Until now, researchers have usually attempted to identify disease-causing genetic variations by using powerful computers to compare the genomes of affected people with a global genome resource and searching for telltale differences between the two. Unfortunately, comparing the genomes of Qatari nationals with the global genome is problematic because the computer identifies tiny variations that may appear rare relative to the global genome average but are in fact very common among individuals of similar ancestries to the affected patient.
"One of the reasons genetics is complicated is that, in the genomes of every population we look at, we find millions of mutations, yet most of these do not actually cause disease - they appear to be harmless," said lead author Dr. Khalid Fakhro, an investigator at Sidra Medical and Research Center and an assistant professor in the Department of Genetic Medicine at WCM-Q. "So when a person with disease shows up in the clinic, it is more difficult than people imagine to identify the few potentially harmful mutations in a sea of mostly harmless variation."
The new population-specific resource mitigates this problem for Qatari nationals by providing a Qatari-specific genome resource, compiled from more than 1,000 Qataris whose families have enjoyed good health for at least three generations.

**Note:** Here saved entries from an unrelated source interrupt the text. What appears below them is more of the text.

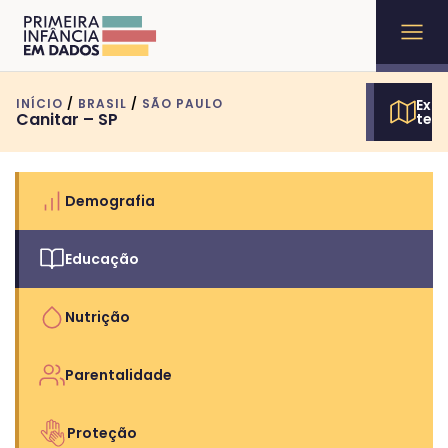
INÍCIO
/
BRASIL
/
SÃO PAULO
Expl
Canitar – SP
terr
Demografia
Educação
Nutrição
Parentalidade
Proteção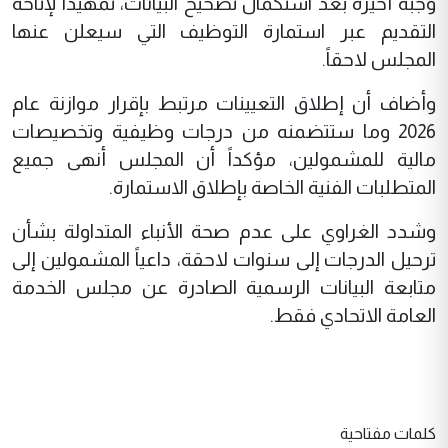
وجبة أخيرة بعد استكمال تصحيح البيانات، تمهيداً لإتاحة
التقديم عبر استمارة التوظيف التي سيعلن عنها
المجلس لاحقاً.
وأضاف أن إطلاق التعيينات مرتبط بإقرار موازنة عام
2026 وما ستتضمنه من درجات وظيفية وتخصيصات
مالية للمشمولين، مؤكداً أن المجلس أنهى جميع
المتطلبات الفنية الخاصة بإطلاق الاستمارة.
وشدد الغراوي على عدم صحة الأنباء المتداولة بشأن
ترحيل الدرجات إلى سنوات لاحقة، داعياً المشمولين إلى
متابعة البيانات الرسمية الصادرة عن مجلس الخدمة
العامة الاتحادي فقط.
كلمات مفتاحية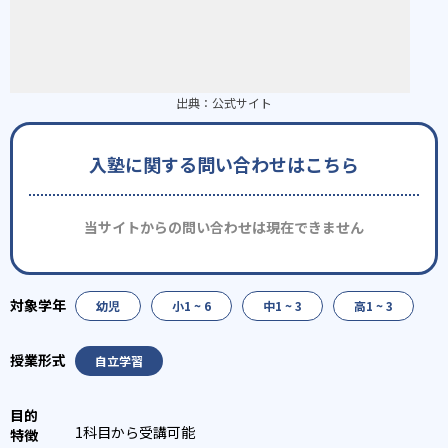
出典：
公式サイト
入塾に関する問い合わせはこちら
当サイトからの問い合わせは現在できません
幼児
小1 ~ 6
中1 ~ 3
高1 ~ 3
自立学習
1科目から受講可能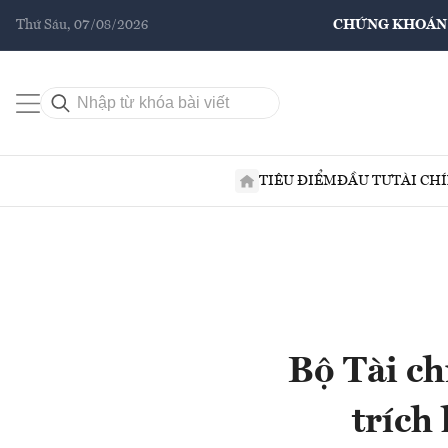
Thứ Sáu, 07/08/2026
CHỨNG KHOÁN
TIÊU ĐIỂM
ĐẦU TƯ
TÀI CH
Bộ Tài ch
trích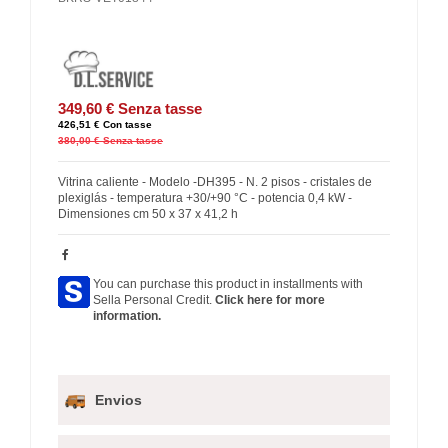
349,60 €
Senza tasse
426,51 €
Con tasse
380,00 €
Senza tasse
Vitrina caliente - Modelo -DH395 - N. 2 pisos - cristales de
plexiglás - temperatura +30/+90 °C - potencia 0,4 kW -
Dimensiones cm 50 x 37 x 41,2 h
You can purchase this product in installments with
Sella Personal Credit.
Click here for more
information.
Envios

"Because many of the same harmless mutations are shared by members of the same population, using a population-specific resource makes it easier to identify abnormal mutations in the genome that do cause disease," Dr. Fakhro said. "Specifically, if we find a mutation shared by patients but it has never been observed in more than 1,000 ethnically-matched controls, we have higher confidence in its possible pathogenicity."
Given the shared heritage of Qatar's population with people in other parts of the Middle East and North Africa, the new Qatar Genome reference could also benefit patients across the region.
"This research has proven to be extremely exciting and worthwhile, not only for the new discoveries we have made but because there is great potential for clinical applications that will benefit patients in Qatar and the wider region," Dr. Crystal said. "We are very grateful for the support provided by Qatar National Research Fund and Qatar Foundation, without which this research could not have been undertaken."